Füruzan, O Bizim “Büyük Yazarımız”dı! / Haydar Ergülen

Füsun Akatlı çok sevdiği şair, çok yakın dostu Edip Cansever’in ardından yazdığı güzelim yazıda, güzel yazardı Füsun da, hem Tomris Uyar gibi şahane bir öykücünün, Bilge Karasu’nun, hem Edip Cansever, Turgut Uyar gibi şiirin kankardeşi şairlerin de bunca yakınında olup şiir ya da öykü yazmamak da sanırım yazmak kadar değerli, yazmadıysa tabii, onu Viranbağ’a götüremediğinin üzüntüsünü çekiyordu. Füsun da yok şimdi, benim de çok sevdiğim, arkadaşım, ve çok sevdiğim, şairim Edip Bey de, ama ben de o yazının üzüntüsünü çekiyorum hala: Edip’i Viranbağ’a, Viranbağlar mıydı, götürememenin!

Füsun Reis dermiş Edip Bey, Akatlı’ya. Hürriyet Gösteri’nin Temmuz 1986 sayısında, Cansever’in ardından onun dizesini başlığa alarak “Ahmet abi, güzelim, bir mendil niye kanar?” demiş Akatlı, sonra kendisi de yeterince hüzün vadeden Viranbağ’a gidemeyişin kederini dile getirmiş: “Viran Bağ’a gidemedik. Dört yıldır, her bahar Viran Bağ’a gideceğiz, gidemiyoruz. ‘Seni Viran Bağ’a götürmeden ölecek değilim ya!’ demeleri boş. Edip öldü.”

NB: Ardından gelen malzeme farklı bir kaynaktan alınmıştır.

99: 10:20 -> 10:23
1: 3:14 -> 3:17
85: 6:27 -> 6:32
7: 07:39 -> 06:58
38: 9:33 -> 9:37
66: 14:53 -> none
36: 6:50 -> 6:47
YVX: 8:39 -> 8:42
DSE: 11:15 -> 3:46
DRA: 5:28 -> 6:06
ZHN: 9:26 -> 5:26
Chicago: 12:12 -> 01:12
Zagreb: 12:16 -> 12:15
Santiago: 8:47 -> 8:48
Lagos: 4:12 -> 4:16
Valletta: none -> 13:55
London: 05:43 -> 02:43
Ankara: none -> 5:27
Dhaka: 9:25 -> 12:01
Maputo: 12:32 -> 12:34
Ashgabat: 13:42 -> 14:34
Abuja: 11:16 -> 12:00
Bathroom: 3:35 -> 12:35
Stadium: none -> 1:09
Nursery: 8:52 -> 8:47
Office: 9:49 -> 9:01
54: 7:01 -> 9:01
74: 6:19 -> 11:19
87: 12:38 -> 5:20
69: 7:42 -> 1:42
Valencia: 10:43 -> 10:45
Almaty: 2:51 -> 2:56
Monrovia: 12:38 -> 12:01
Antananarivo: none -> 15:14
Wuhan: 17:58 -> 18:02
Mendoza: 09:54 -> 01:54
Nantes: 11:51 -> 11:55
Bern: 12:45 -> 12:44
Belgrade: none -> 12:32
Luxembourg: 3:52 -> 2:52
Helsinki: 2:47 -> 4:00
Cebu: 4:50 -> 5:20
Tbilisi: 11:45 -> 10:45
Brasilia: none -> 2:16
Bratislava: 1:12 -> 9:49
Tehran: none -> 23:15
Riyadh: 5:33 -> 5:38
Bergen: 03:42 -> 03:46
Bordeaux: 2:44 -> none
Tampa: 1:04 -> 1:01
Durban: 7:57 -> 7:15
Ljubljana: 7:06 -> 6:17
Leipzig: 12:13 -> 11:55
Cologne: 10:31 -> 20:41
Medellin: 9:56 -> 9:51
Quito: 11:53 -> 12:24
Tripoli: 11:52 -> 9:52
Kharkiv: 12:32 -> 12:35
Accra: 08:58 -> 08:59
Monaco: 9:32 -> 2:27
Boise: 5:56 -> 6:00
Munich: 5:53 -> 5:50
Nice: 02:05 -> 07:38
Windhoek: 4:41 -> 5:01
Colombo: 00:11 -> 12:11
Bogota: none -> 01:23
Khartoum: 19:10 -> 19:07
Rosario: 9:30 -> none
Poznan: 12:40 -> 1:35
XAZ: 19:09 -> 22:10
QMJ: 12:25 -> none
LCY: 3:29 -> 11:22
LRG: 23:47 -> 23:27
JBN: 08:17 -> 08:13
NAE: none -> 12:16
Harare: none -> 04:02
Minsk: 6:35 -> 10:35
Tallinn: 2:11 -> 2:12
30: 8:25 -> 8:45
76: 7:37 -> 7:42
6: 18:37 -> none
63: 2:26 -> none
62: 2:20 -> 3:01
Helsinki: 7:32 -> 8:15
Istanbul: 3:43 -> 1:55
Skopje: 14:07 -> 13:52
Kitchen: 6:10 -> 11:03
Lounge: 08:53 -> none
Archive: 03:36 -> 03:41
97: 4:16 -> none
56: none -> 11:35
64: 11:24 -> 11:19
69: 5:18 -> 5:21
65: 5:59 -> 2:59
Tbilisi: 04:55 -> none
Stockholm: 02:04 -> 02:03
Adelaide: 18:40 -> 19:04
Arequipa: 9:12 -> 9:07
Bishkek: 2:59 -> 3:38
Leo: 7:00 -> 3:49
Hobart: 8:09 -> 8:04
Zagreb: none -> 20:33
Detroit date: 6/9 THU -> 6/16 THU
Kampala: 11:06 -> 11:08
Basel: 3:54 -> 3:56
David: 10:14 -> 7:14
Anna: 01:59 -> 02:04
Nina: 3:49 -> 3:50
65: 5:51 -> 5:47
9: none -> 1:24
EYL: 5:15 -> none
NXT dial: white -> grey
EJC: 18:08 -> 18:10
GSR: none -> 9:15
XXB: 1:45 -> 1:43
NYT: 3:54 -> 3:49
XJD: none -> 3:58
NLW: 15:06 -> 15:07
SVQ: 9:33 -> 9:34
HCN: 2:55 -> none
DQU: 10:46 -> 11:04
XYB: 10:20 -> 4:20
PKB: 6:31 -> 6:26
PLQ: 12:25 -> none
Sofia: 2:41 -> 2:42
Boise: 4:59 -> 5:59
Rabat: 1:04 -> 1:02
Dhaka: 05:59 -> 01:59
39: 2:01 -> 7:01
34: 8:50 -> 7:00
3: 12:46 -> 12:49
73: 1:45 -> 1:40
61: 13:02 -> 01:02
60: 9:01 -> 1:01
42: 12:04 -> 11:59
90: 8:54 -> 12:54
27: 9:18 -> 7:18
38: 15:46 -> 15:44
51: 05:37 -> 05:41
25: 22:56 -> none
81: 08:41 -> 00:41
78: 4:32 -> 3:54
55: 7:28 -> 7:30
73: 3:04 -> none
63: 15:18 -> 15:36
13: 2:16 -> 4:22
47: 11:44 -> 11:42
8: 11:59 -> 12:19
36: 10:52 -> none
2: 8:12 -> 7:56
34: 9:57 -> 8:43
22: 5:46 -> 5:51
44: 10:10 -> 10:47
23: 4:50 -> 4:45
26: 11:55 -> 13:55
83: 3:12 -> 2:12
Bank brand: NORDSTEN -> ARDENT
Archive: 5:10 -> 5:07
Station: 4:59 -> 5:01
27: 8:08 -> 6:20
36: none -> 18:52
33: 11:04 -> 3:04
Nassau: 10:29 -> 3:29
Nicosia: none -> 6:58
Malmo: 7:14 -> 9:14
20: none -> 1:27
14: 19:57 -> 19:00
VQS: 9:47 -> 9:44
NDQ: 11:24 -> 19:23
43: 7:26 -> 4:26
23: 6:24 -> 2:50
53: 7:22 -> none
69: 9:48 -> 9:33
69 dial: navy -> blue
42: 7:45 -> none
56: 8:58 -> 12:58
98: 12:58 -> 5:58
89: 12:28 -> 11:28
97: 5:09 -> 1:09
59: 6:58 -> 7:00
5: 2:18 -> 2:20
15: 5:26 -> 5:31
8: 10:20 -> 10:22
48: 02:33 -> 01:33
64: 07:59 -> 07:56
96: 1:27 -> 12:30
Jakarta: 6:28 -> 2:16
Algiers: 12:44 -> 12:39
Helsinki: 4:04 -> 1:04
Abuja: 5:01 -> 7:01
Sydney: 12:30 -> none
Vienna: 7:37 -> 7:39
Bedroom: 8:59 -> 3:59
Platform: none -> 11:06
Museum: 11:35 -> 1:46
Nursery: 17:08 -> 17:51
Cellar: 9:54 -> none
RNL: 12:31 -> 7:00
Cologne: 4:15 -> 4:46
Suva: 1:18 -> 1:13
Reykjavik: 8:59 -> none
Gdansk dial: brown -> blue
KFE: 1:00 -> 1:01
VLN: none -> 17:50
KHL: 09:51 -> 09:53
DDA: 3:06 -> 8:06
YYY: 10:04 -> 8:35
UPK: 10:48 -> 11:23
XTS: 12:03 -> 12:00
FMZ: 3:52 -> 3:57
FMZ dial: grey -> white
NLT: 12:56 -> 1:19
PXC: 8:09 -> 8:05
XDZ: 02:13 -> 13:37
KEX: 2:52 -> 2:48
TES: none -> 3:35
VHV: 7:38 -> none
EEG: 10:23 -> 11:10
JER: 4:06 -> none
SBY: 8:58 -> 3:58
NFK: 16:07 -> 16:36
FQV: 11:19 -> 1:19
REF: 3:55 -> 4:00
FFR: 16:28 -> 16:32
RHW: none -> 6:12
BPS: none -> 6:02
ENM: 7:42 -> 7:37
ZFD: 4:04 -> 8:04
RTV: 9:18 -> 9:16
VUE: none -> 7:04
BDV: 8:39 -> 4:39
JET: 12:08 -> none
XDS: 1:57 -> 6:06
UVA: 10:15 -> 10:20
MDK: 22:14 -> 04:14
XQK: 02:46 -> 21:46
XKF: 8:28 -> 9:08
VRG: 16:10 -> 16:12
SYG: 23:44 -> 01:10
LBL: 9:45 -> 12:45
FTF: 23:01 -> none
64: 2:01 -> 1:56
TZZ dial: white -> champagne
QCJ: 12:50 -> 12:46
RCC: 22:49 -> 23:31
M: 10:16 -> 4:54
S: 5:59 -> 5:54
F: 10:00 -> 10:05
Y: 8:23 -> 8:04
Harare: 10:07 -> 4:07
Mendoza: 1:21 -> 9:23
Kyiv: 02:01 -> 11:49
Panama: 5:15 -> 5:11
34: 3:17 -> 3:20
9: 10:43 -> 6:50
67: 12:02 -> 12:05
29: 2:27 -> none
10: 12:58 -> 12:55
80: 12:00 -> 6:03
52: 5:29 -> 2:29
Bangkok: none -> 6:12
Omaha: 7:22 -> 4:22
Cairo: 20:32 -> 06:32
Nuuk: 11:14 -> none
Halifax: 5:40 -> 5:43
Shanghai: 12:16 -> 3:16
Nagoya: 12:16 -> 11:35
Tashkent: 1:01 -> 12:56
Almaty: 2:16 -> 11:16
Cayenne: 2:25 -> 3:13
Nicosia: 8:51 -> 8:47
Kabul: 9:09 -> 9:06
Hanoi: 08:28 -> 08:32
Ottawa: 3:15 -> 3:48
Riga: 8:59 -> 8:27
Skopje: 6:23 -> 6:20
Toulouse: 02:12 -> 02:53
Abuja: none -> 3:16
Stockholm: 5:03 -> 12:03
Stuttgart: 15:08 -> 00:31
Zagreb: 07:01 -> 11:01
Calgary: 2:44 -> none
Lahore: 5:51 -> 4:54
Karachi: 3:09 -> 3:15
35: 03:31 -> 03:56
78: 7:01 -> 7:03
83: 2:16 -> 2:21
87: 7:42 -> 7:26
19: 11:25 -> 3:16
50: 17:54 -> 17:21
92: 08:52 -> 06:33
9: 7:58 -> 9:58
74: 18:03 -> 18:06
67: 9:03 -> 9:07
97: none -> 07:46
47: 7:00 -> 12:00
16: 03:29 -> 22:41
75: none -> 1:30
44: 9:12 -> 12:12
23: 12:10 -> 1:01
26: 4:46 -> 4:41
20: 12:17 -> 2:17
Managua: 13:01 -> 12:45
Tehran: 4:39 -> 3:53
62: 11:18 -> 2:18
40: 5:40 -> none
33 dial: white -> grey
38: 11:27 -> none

Metin Altıok’u da eklersek, Edip, Turgut, Füsun, Tomris, benim de en sevdiğim edebiyatçı topluluklarından, büyük ailelerinden biri çıkıyor ortaya. Cennete cehenneme inandığımızdan değil ya, cennet herhalde onların da birbirlerine kavuşmalarıdır diye düşünüyorum. Ben bu arada cennetin filan değil, öyle bir yer yok ya, tez zamanda, öbür taraf diye bir yeri ve orada cehennem diye bir ülkeyi kurmasını sayın Tanrı hazretlerinden rica ve istirham ediyorum. Beni belki bundan sonra, bu dileğimden ötürü sevebilir, kim bilir!

Edip öldü. Turgut öldü. Tomris öldü. Bilge öldü. Füsun öldü. Füruzan da öldü.

Zor geliyor böyle demek, hep süslüyoruz, göçtü, sonsuzluğa gitti, uçtu, sakladık, aramızdan ayrıldı, bizi terk etti, bu dünyaya daha fazla katlanamadı ve daha pek çok hafifletici nedenler saysak da ölüm için, artık dilimi de kendimi de alıştıracak, hazırlayacak yaşa geldim. Allah mı rahmet eyler, Tanrı mı taksiratımızı affeder yoksa Pir eliyle devrimiz daim mi olur, her neyse sevdiklerimiz, okuduklarımız, tutkuyla bağlandıklarımız, hayran olduklarımızın ölümü bizim de yarı yarıya ölümümüz, ölüme başlayışımız, belki de iyice yaklaşmamız sayılır!  

Yaşamdan umduklarımızı ölümden umacak değiliz, toprağa karışıp börtü böcekle hemhal olup yakınlaşıp “benim sadık yârim kara topraktır” ezgisini bile söyleyemeden, bir varmış bir yokmuş olacağız! Bizim yaşamın, yazın, göğün, şenliğin şairi arkadaşımız Sina Akyol’un yeraltının, toprağın ve ölüm hazretlerinin de şairi olduğunu o “veda ettikten” sonra daha çok anlamaya başladım! Size de öneririm, toprak altındaki komşularımızla şimdiden tanışır, kendimizi de alıştırmış oluruz, Sina Akyol şiirlerini ölümden önce okunması gereken 7 kitap arasına koyun!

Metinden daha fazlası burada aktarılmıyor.